* Work order
All lines of the entries with "septiembre" in them must be listed.

* Exercise data
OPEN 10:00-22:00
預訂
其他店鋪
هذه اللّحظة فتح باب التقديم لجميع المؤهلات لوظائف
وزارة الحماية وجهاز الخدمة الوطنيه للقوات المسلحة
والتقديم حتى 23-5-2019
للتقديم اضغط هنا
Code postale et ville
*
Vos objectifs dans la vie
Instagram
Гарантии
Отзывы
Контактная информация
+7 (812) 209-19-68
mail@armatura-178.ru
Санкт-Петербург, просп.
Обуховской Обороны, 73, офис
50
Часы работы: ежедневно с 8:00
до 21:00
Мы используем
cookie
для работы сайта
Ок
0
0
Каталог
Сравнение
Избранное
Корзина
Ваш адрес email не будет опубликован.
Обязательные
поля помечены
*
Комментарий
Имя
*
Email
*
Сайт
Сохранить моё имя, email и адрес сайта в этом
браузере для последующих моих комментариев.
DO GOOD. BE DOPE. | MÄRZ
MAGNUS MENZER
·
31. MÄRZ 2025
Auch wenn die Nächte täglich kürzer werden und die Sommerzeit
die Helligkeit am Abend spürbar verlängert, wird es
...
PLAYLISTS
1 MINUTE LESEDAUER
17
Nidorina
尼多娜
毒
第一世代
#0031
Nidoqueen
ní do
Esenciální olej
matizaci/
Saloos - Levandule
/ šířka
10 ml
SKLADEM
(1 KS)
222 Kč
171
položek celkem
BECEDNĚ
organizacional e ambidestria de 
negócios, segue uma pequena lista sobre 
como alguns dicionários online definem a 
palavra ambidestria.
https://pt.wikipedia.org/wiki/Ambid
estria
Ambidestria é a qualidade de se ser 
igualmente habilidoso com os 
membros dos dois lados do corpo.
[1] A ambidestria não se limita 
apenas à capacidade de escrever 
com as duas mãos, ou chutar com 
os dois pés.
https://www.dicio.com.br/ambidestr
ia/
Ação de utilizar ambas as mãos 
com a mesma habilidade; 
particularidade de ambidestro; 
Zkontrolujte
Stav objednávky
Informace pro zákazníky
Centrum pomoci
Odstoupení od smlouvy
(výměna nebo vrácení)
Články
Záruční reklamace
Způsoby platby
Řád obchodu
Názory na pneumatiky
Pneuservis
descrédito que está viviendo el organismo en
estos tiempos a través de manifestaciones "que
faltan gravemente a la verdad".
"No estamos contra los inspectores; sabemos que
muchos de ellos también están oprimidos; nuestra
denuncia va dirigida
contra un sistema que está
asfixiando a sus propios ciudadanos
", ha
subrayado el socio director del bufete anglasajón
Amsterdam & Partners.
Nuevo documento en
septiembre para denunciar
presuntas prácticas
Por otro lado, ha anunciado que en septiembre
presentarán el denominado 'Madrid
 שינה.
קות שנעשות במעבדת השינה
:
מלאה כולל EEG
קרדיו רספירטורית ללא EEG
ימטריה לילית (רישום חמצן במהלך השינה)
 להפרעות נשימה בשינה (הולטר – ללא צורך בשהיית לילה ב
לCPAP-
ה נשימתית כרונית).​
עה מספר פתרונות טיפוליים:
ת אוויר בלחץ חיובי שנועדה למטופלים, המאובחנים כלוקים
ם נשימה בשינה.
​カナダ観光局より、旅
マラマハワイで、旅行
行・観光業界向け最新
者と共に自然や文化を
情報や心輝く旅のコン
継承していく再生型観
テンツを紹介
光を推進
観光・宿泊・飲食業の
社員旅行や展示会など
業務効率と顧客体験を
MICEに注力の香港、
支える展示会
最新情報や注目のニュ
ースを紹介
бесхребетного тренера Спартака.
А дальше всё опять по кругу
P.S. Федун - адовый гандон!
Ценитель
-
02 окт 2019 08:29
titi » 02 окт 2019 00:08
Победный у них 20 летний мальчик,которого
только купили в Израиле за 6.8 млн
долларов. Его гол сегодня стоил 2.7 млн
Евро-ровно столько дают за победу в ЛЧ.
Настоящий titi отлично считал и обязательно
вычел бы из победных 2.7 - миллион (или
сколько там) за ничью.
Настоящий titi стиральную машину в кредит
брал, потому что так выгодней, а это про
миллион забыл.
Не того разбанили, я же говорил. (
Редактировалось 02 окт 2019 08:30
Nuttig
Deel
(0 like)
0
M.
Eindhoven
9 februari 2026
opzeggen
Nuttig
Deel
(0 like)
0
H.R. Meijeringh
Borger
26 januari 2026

* Exercise output
septiembre para denunciar
Por otro lado, ha anunciado que en septiembre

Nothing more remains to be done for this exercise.